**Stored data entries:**
┌────────
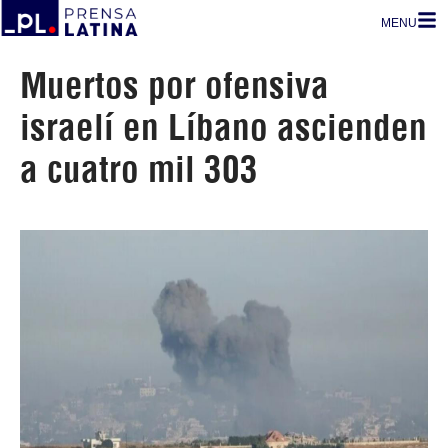
MENU
Muertos por ofensiva
israelí en Líbano ascienden
a cuatro mil 303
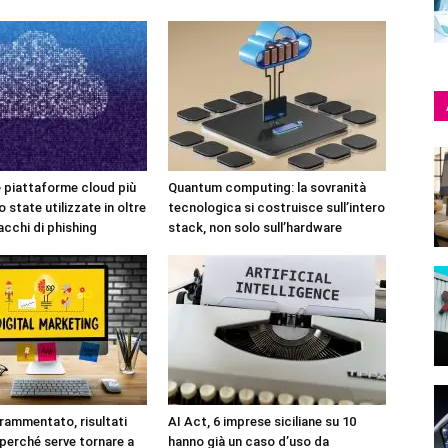
e piattaforme cloud più
Quantum computing: la sovranità
 state utilizzate in oltre
tecnologica si costruisce sull’intero
acchi di phishing
stack, non solo sull’hardware
rammentato, risultati
AI Act, 6 imprese siciliane su 10
 perché serve tornare a
hanno già un caso d’uso da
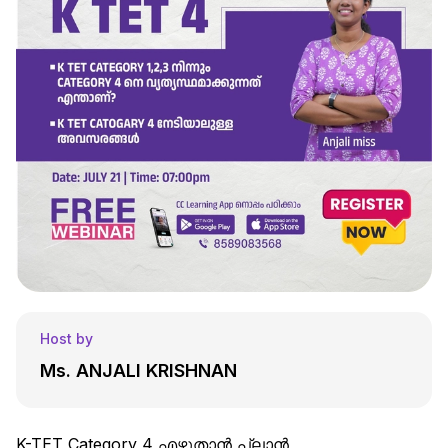
Host by
Ms. ANJALI KRISHNAN
K-TET Category 4 എഴുതാൻ പ്ലാൻ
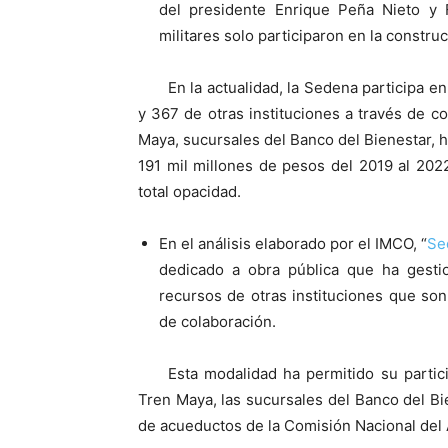
del presidente Enrique Peña Nieto y 
militares solo participaron en la construc
En la actualidad, la Sedena participa e
y 367 de otras instituciones a través de c
Maya, sucursales del Banco del Bienestar, ho
191 mil millones de pesos del 2019 al 202
total opacidad.
En el análisis elaborado por el IMCO, “
Se
dedicado a obra pública que ha gest
recursos de otras instituciones que so
de colaboración.
Esta modalidad ha permitido su partic
Tren Maya, las sucursales del Banco del Bie
de acueductos de la Comisión Nacional del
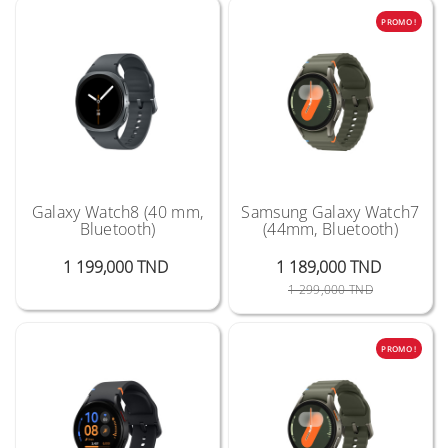
PROMO !
Galaxy Watch8 (40 mm,
Samsung Galaxy Watch7
Bluetooth)
(44mm, Bluetooth)
Prix
1 199,000 TND
1 189,000 TND
Prix Public
Prix
1 299,000 TND
PROMO !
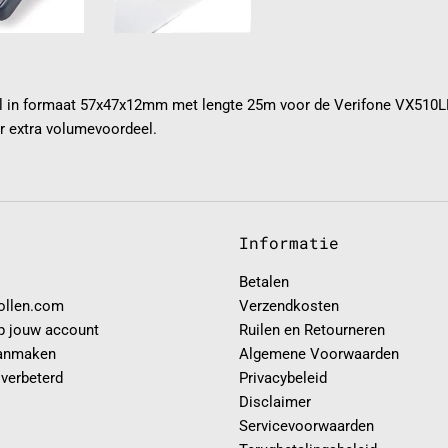
l in formaat 57x47x12mm met lengte 25m voor de Verifone VX510LE 
 extra volumevoordeel.
Informatie
Betalen
rollen.com
Verzendkosten
p jouw account
Ruilen en Retourneren
anmaken
Algemene Voorwaarden
 verbeterd
Privacybeleid
Disclaimer
Servicevoorwaarden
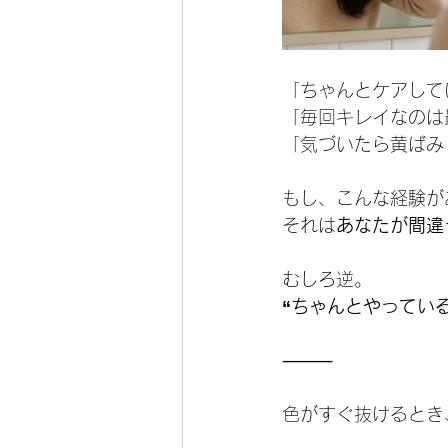
「ちゃんとケアして
「毎回キレイなのは
「気づいたら黄ばみ
もし、こんな経験が
それは
あなたが間違
むしろ逆。
“ちゃんとやってい
⸻
色がすぐ抜けるとき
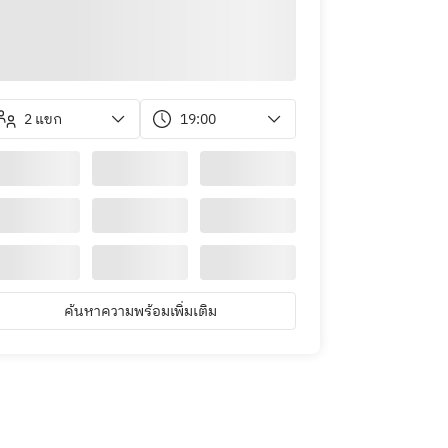
2 แขก
19:00
ค้นหาความพร้อมเพิ่มเติม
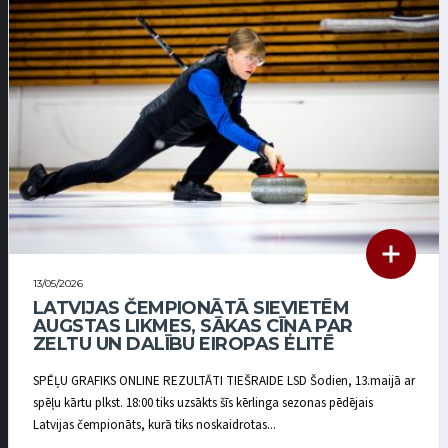
13/05/2026
LATVIJAS ČEMPIONĀTĀ SIEVIETĒM
AUGSTAS LIKMES, SĀKAS CĪŅA PAR
ZELTU UN DALĪBU EIROPAS ELITĒ
SPĒĻU GRAFIKS ONLINE REZULTĀTI TIEŠRAIDE LSD Šodien, 13.maijā ar
spēļu kārtu plkst. 18:00 tiks uzsākts šīs kērlinga sezonas pēdējais
Latvijas čempionāts, kurā tiks noskaidrotas...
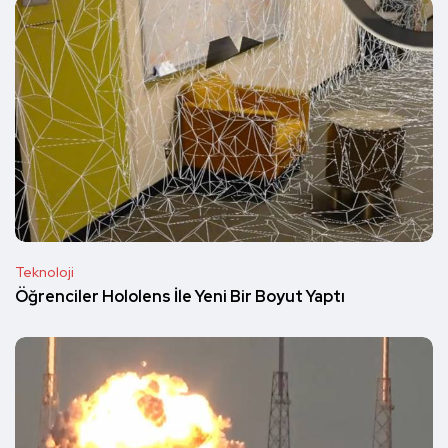
Teknoloji
Öğrenciler Hololens İle Yeni Bir Boyut Yaptı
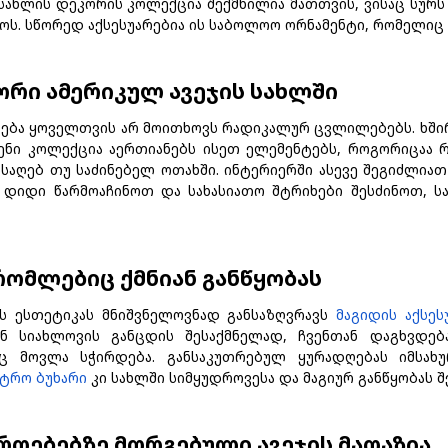
სახლის დეკორის კოლექცია შექმნილია მათთვის, ვისაც სურ
ოს. სწორედ აქსესუარებია ის საბოლოო ორნამენტი, რომელიც 
ორი ამერიკულ ავეჯის სახლში
ლება ყოველთვის არ მოითხოვს რადიკალურ ცვლილებებს. ხშ
ჩვენი კოლექცია აერთიანებს ისეთ ელემენტებს, როგორიცაა
ისაღებ თუ საძინებელ ოთახში. ინტერიერში ასევე შეგიძლი
დიდი წარმოაჩინოთ და სახასიათო შტრიხები შესძინოთ, ს
რომლებიც ქმნიან განწყობას
ის ესთეტიკას მნიშვნელოვნად განსაზღვრავს
მაგიდის აქსეს
თან სიახლოვის განცდის შესაქმნელად, ჩვენთან დაგხვდ
რც მოვლა სჭირდება. განსაკუთრებულ ყურადღებას იმსახ
ტრო ბუხარი
კი სახლში სიმყუდროვესა და მაგიურ განწყობას შ
როებებზე მორგებული ავეჯის მაღაზია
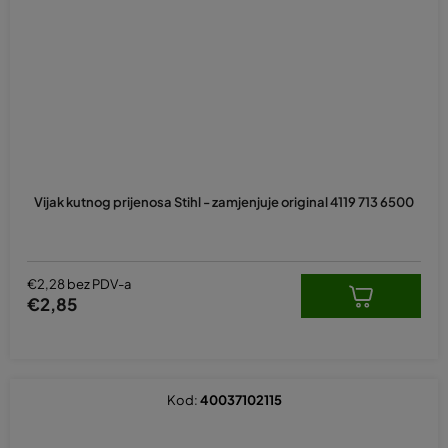
Vijak kutnog prijenosa Stihl - zamjenjuje original 4119 713 6500
€2,28 bez PDV-a
€2,85
Kod:
40037102115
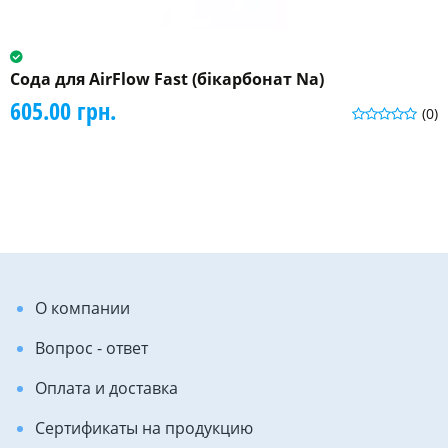
Сода для AirFlow Fast (бікарбонат Na)
605.00 грн.
(0)
О компании
Вопрос - ответ
Оплата и доставка
Сертификаты на продукцию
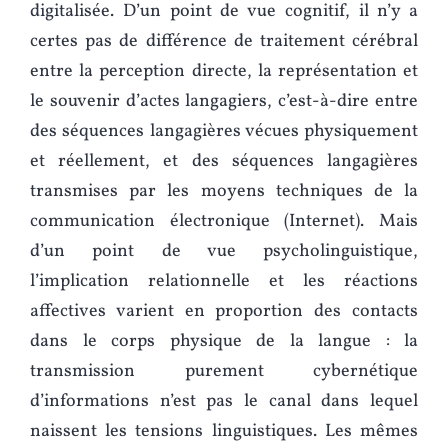
digitalisée. D’un point de vue cognitif, il n’y a
certes pas de différence de traitement cérébral
entre la perception directe, la représentation et
le souvenir d’actes langagiers, c’est-à-dire entre
des séquences langagières vécues physiquement
et réellement, et des séquences langagières
transmises par les moyens techniques de la
communication électronique (Internet). Mais
d’un point de vue psycholinguistique,
l’implication relationnelle et les réactions
affectives varient en proportion des contacts
dans le corps physique de la langue : la
transmission purement cybernétique
d’informations n’est pas le canal dans lequel
naissent les tensions linguistiques. Les mêmes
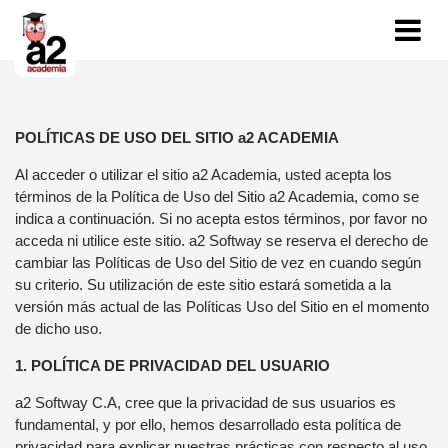
×
Cursos
Gestionar
Iniciar Sesión
*
POLÍTICAS DE USO DEL SITIO a2 ACADEMIA
Compras
Al acceder o utilizar el sitio a2 Academia, usted acepta los
Registrate
términos de la Política de Uso del Sitio a2 Academia, como se
indica a continuación. Si no acepta estos términos, por favor no
*
acceda ni utilice este sitio. a2 Softway se reserva el derecho de
Cursos
cambiar las Políticas de Uso del Sitio de vez en cuando según
su criterio. Su utilización de este sitio estará sometida a la
versión más actual de las Políticas Uso del Sitio en el momento
*
de dicho uso.
Usuarios
1. POLÍTICA DE PRIVACIDAD DEL USUARIO
a2 Softway C.A, cree que la privacidad de sus usuarios es
Estadisticas
fundamental, y por ello, hemos desarrollado esta política de
privacidad para explicar nuestras prácticas con respecto al uso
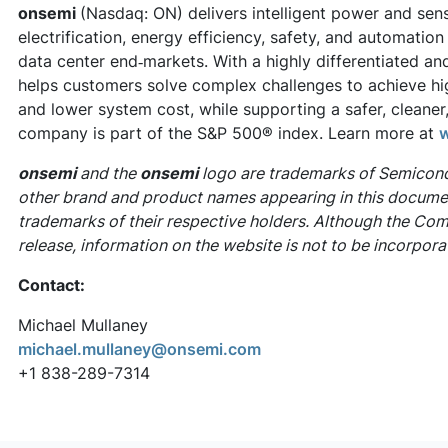
onsemi
(Nasdaq: ON) delivers intelligent power and sen
electrification, energy efficiency, safety, and automation
data center end‑markets. With a highly differentiated an
helps customers solve complex challenges to achieve hi
and lower system cost, while supporting a safer, cleaner
company is part of the S&P 500® index. Learn more at
onsemi
and the
onsemi
logo are trademarks of Semicond
other brand and product names appearing in this documen
trademarks of their respective holders. Although the Com
release, information on the website is not to be incorpora
Contact:
Michael Mullaney
michael.mullaney@onsemi.com
+1 838-289-7314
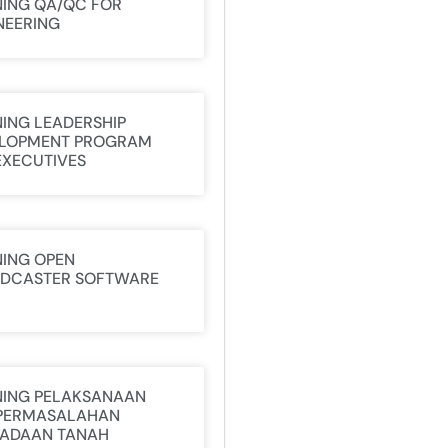
NING QA/QC FOR
NEERING
NING LEADERSHIP
LOPMENT PROGRAM
EXECUTIVES
NING OPEN
DCASTER SOFTWARE
NING PELAKSANAAN
PERMASALAHAN
ADAAN TANAH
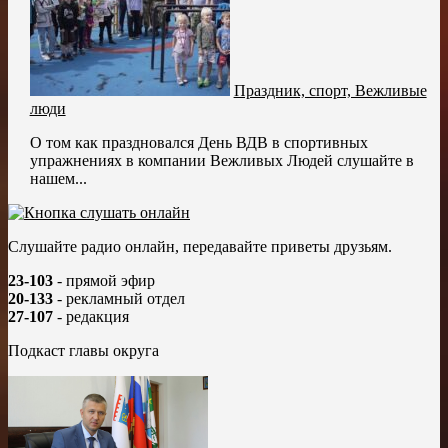
Праздник, спорт, Вежливые
люди
О том как праздновался День ВДВ в спортивных
упражнениях в компании Вежливых Людей слушайте в
нашем...
Слушайте радио онлайн, передавайте приветы друзьям.
23-103
- прямой эфир
20-133
- рекламный отдел
27-107
- редакция
Подкаст главы округа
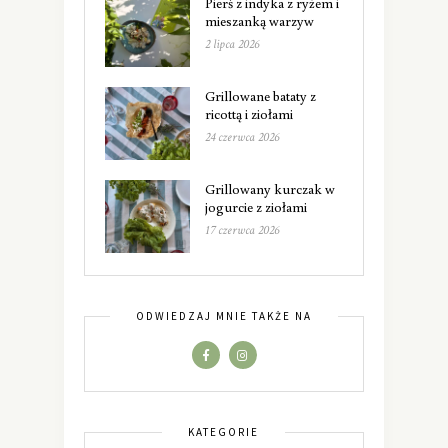
Pierś z indyka z ryżem i
mieszanką warzyw
2 lipca 2026
Grillowane bataty z
ricottą i ziołami
24 czerwca 2026
Grillowany kurczak w
jogurcie z ziołami
17 czerwca 2026
ODWIEDZAJ MNIE TAKŻE NA
KATEGORIE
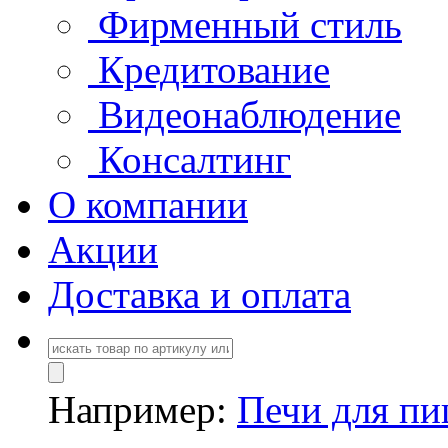
Фирменный стиль
Кредитование
Видеонаблюдение
Консалтинг
О компании
Акции
Доставка и оплата
Например:
Печи для п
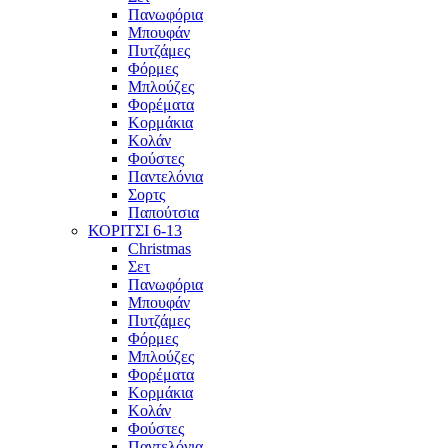
Πανωφόρια
Μπουφάν
Πυτζάμες
Φόρμες
Μπλούζες
Φορέματα
Κορμάκια
Κολάν
Φούστες
Παντελόνια
Σορτς
Παπούτσια
ΚΟΡΙΤΣΙ 6-13
Christmas
Σετ
Πανωφόρια
Μπουφάν
Πυτζάμες
Φόρμες
Μπλούζες
Φορέματα
Κορμάκια
Κολάν
Φούστες
Παντελόνια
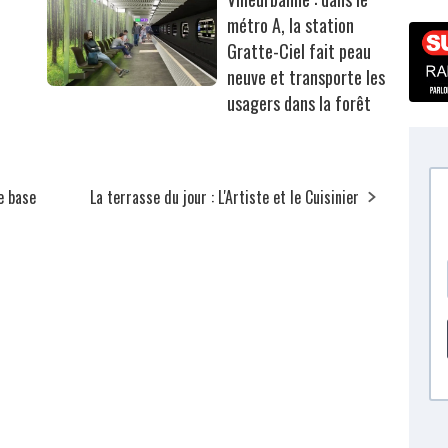
métro A, la station
Gratte-Ciel fait peau
neuve et transporte les
usagers dans la forêt
e base
La terrasse du jour : L'Artiste et le Cuisinier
└────────
Hand back the data exactly as it appears, with all pictures cut.

MENU
Muertos por ofensiva
israelí en Líbano ascienden
a cuatro mil 303
e piattaforme cloud più
Quantum computing: la sovranità
 state utilizzate in oltre
tecnologica si costruisce sull’intero
acchi di phishing
stack, non solo sull’hardware
rammentato, risultati
AI Act, 6 imprese siciliane su 10
 perché serve tornare a
hanno già un caso d’uso da
Host by
Ms. ANJALI KRISHNAN
K-TET Category 4 എഴുതാൻ പ്ലാൻ
del presidente Enrique Peña Nieto y 
militares solo participaron en la construc
En la actualidad, la Sedena participa e
y 367 de otras instituciones a través de c
Maya, sucursales del Banco del Bienestar, ho
191 mil millones de pesos del 2019 al 202
total opacidad.
En el análisis elaborado por el IMCO, “
Se
dedicado a obra pública que ha gest
recursos de otras instituciones que so
de colaboración.
Esta modalidad ha permitido su partic
Tren Maya, las sucursales del Banco del Bie
de acueductos de la Comisión Nacional del
PROMO !
Galaxy Watch8 (40 mm,
Samsung Galaxy Watch7
Bluetooth)
(44mm, Bluetooth)
Prix
1 199,000 TND
1 189,000 TND
Prix Public
Prix
1 299,000 TND
PROMO !
l in formaat 57x47x12mm met lengte 25m voor de Verifone VX510LE 
 extra volumevoordeel.
Informatie
Betalen
rollen.com
Verzendkosten
p jouw account
Ruilen en Retourneren
anmaken
Algemene Voorwaarden
 verbeterd
Privacybeleid
Disclaimer
Servicevoorwaarden
「ちゃんとケアして
「毎回キレイなのは
「気づいたら黄ばみ
もし、こんな経験が
それは
あなたが間違
むしろ逆。
“ちゃんとやってい
⸻
色がすぐ抜けるとき
2 แขก
19:00
ค้นหาความพร้อมเพิ่มเติม
13/05/2026
LATVIJAS ČEMPIONĀTĀ SIEVIETĒM
AUGSTAS LIKMES, SĀKAS CĪŅA PAR
ZELTU UN DALĪBU EIROPAS ELITĒ
SPĒĻU GRAFIKS ONLINE REZULTĀTI TIEŠRAIDE LSD Šodien, 13.maijā ar
spēļu kārtu plkst. 18:00 tiks uzsākts šīs kērlinga sezonas pēdējais
Latvijas čempionāts, kurā tiks noskaidrotas...
Teknoloji
Öğrenciler Hololens İle Yeni Bir Boyut Yaptı
სახლის დეკორის კოლექცია შექმნილია მათთვის, ვისაც სურ
ოს. სწორედ აქსესუარებია ის საბოლოო ორნამენტი, რომელიც 
ორი ამერიკულ ავეჯის სახლში
ლება ყოველთვის არ მოითხოვს რადიკალურ ცვლილებებს. ხშ
ჩვენი კოლექცია აერთიანებს ისეთ ელემენტებს, როგორიცაა
ისაღებ თუ საძინებელ ოთახში. ინტერიერში ასევე შეგიძლი
დიდი წარმოაჩინოთ და სახასიათო შტრიხები შესძინოთ, ს
რომლებიც ქმნიან განწყობას
ის ესთეტიკას მნიშვნელოვნად განსაზღვრავს
მაგიდის აქსეს
თან სიახლოვის განცდის შესაქმნელად, ჩვენთან დაგხვდ
რც მოვლა სჭირდება. განსაკუთრებულ ყურადღებას იმსახ
ტრო ბუხარი
კი სახლში სიმყუდროვესა და მაგიურ განწყობას შ
როებებზე მორგებული ავეჯის მაღაზია
Vijak kutnog prijenosa Stihl - zamjenjuje original 4119 713 6500
€2,28 bez PDV-a
€2,85
Kod:
40037102115
Сода для AirFlow Fast (бікарбонат Na)
605.00 грн.
(0)
О компании
Вопрос - ответ
Оплата и доставка
Сертификаты на продукцию
digitalisée. D’un point de vue cognitif, il n’y a
certes pas de différence de traitement cérébral
entre la perception directe, la représentation et
le souvenir d’actes langagiers, c’est-à-dire entre
des séquences langagières vécues physiquement
et réellement, et des séquences langagières
transmises par les moyens techniques de la
communication électronique (Internet). Mais
d’un point de vue psycholinguistique,
l’implication relationnelle et les réactions
affectives varient en proportion des contacts
dans le corps physique de la langue : la
transmission purement cybernétique
d’informations n’est pas le canal dans lequel
naissent les tensions linguistiques. Les mêmes
×
Cursos
Gestionar
Iniciar Sesión
*
POLÍTICAS DE USO DEL SITIO a2 ACADEMIA
Compras
Al acceder o utilizar el sitio a2 Academia, usted acepta los
Registrate
términos de la Política de Uso del Sitio a2 Academia, como se
indica a continuación. Si no acepta estos términos, por favor no
*
acceda ni utilice este sitio. a2 Softway se reserva el derecho de
Cursos
cambiar las Políticas de Uso del Sitio de vez en cuando según
su criterio. Su utilización de este sitio estará sometida a la
versión más actual de las Políticas Uso del Sitio en el momento
*
de dicho uso.
Usuarios
1. POLÍTICA DE PRIVACIDAD DEL USUARIO
a2 Softway C.A, cree que la privacidad de sus usuarios es
Estadisticas
fundamental, y por ello, hemos desarrollado esta política de
privacidad para explicar nuestras prácticas con respecto al uso
onsemi
(Nasdaq: ON) delivers intelligent power and sen
electrification, energy efficiency, safety, and automation
data center end‑markets. With a highly differentiated an
helps customers solve complex challenges to achieve hi
and lower system cost, while supporting a safer, cleaner
company is part of the S&P 500® index. Learn more at
onsemi
and the
onsemi
logo are trademarks of Semicond
other brand and product names appearing in this documen
trademarks of their respective holders. Although the Com
release, information on the website is not to be incorpora
Contact:
Michael Mullaney
michael.mullaney@onsemi.com
+1 838-289-7314
NING QA/QC FOR
NEERING
NING LEADERSHIP
LOPMENT PROGRAM
EXECUTIVES
NING OPEN
DCASTER SOFTWARE
NING PELAKSANAAN
PERMASALAHAN
ADAAN TANAH
Праздник, спорт, Вежливые
люди
О том как праздновался День ВДВ в спортивных
упражнениях в компании Вежливых Людей слушайте в
нашем...
Слушайте радио онлайн, передавайте приветы друзьям.
23-103
- прямой эфир
20-133
- рекламный отдел
27-107
- редакция
Подкаст главы округа
Pierś z indyka z ryżem i
mieszanką warzyw
2 lipca 2026
Grillowane bataty z
ricottą i ziołami
24 czerwca 2026
Grillowany kurczak w
jogurcie z ziołami
17 czerwca 2026
ODWIEDZAJ MNIE TAKŻE NA
KATEGORIE
Фирменный стиль
Кредитование
Видеонаблюдение
Консалтинг
О компании
Акции
Доставка и оплата
Например:
Печи для п
Πανωφόρια
Μπουφάν
Πυτζάμες
Φόρμες
Μπλούζες
Φορέματα
Κορμάκια
Κολάν
Φούστες
Παντελόνια
Σορτς
Παπούτσια
ΚΟΡΙΤΣΙ 6-13
Christmas
Σετ
Πανωφόρια
Μπουφάν
Πυτζάμες
Φόρμες
Μπλούζες
Φορέματα
Κορμάκια
Κολάν
Φούστες
Παντελόνια
métro A, la station
Gratte-Ciel fait peau
neuve et transporte les
usagers dans la forêt
e base
La terrasse du jour : L'Artiste et le Cuisinier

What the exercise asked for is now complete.